= Your goal =
Before copying, set the images aside; then transcribe every entry below exactly.

= Recorded information =
■ ■ ■ ■ ■ ■ ■

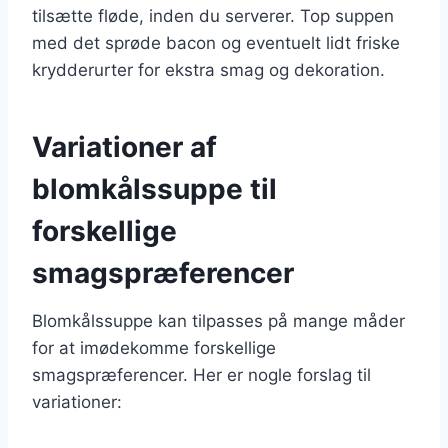
tilsætte fløde, inden du serverer. Top suppen
med det sprøde bacon og eventuelt lidt friske
krydderurter for ekstra smag og dekoration.
Variationer af
blomkålssuppe til
forskellige
smagspræferencer
Blomkålssuppe kan tilpasses på mange måder
for at imødekomme forskellige
smagspræferencer. Her er nogle forslag til
variationer:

■ ■ ■ ■ ■ ■ ■

= Response to the exercise =
tilsætte fløde, inden du serverer. Top suppen
med det sprøde bacon og eventuelt lidt friske
krydderurter for ekstra smag og dekoration.
Variationer af
blomkålssuppe til
forskellige
smagspræferencer
Blomkålssuppe kan tilpasses på mange måder
for at imødekomme forskellige
smagspræferencer. Her er nogle forslag til
variationer:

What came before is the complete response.